Il est regrettable que ces mille et une petites choses réalisées et réussies, restent dans l’ombre des ruchers plutôt que d’être portées à la connaissance de tous. La mise par écrit est peut-être un frein pour certains, mais ne doit pas être rédhibitoire. Alors, à vos stylos pendant que l’activité apicole hivernale vous en laisse le temps. Nous attendons de connaître vos petits ou grands secrets …
Le temps de lire et de s'informer
L’hiver ne doit pas être la seule période pour se former et s’informer de tout ce qui concerne l’abeille. Mais nos soirées qui sont plus longues sont propices à la lecture. Le S.N.A. et ses satellites que sont les syndicats départementaux proposent une grande diversité de livres et de publications pour tous les goûts et tous les âges. Et si lire n’est pas votre tasse de thé, vous pouvez vous rendre aux Assemblées Générales ou réunions apicoles, conférences, stages divers car c’est là que circule l’information dans la grande famille des apiculteurs. L’ambiance y est conviviale et l’on y fait des rencontres tant utiles qu’amicales.
A l'atelier
à l’atelier que le travail ne manque pas : remise en état et désinfection des ruches disponibles, confection de cadres, gaufrage, réparation des outils ou des matériels. Tout doit être remis à neuf pour démarrer la prochaine saison, le temps passe si vite : il n’y a rien de plus rageant que d’être à court de ruches ou de cadres en état le jour où l’on en a besoin.
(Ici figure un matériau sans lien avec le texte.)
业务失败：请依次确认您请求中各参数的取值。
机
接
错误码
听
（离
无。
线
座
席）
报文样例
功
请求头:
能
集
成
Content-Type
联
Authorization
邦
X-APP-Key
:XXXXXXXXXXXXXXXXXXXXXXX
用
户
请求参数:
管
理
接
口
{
Pour stocker ces derniers, j’ai fixé au plafond de mon atelier, deux jeux de deux rails horizontaux distants de telle façon qu’on puisse les glisser et les empiler verticalement.
L’un des deux jeux est réservé aux cadres à remettre en état et l’autre aux cadres prêts à l’emploi. Avec ce système, on peut ranger un maximum de cadres pour un minimum d’encombrement. Une précision toutefois : il ne faut pas stocker des cadres bâtis et encore moins si la pièce est tempérée. La fausse teigne s’y développerait facilement.
Consommation hivernale
Nous avons souvent écrit que pour bien hiverner, une colonie doit disposer de 12 à 15 kg de miel ou d’aliment équivalent (sirop transformé). Cette fourchette de poids tient compte de la consommation réelle de la colonie qui est elle-même fonction du volume de la grappe et des conditions climatiques.
D’octobre à mars, on évalue la consommation à environ 9 kg dans les régions tempérées, auxquels il faut rajouter quelques kilos supplémentaires au cas où les rentrées de nectar seraient faibles en début de printemps. Pour résumer, il est souhaitable que la colonie vive en permanence dans une certaine opulence pour hiverner en toute sécurité alimentaire et pour assurer son développement au moment voulu. Alors que nous sommes au cœur de l’hiver, seul un apport de candi peut être proposé si on soupçonne un manque de nourriture. Nous le déposerons dans les mêmes conditions que celles décrites dans la Page des Jeunes de novembre, en prenant soin d’éviter tout choc ou fausse manœuvre susceptible de déranger la grappe, et ce lors d’un redoux.
Conclusion
Tout au long de l’année, nous rédigeons (Francis ANCHLING et votre serviteur) en collaboration cette page des jeunes, naturellement chacun avec sa propre personnalité et sa propre expérience.
Avons-nous l’année dernière rempli notre mission ?
Chers amis lecteurs, c’est à vous qu’il appartient de le dire, de nous faire part de vos souhaits, de vos idées ; nous tenterons de répondre au mieux à vos interrogations, dans la limite de nos possibilités respectives.
En 2005, nous comptons donc sur vous, sur vos critiques, tant négatives que positives et utiles pour comprendre vos aspirations et mieux vous servir. En attendant ce retour de courrier, Francis et moi-même vous présentons ainsi qu’à vos familles, tous nos vœux de santé, de bonheur et la réussite dans la passion qui nous réunit : l’élevage de l’abeille.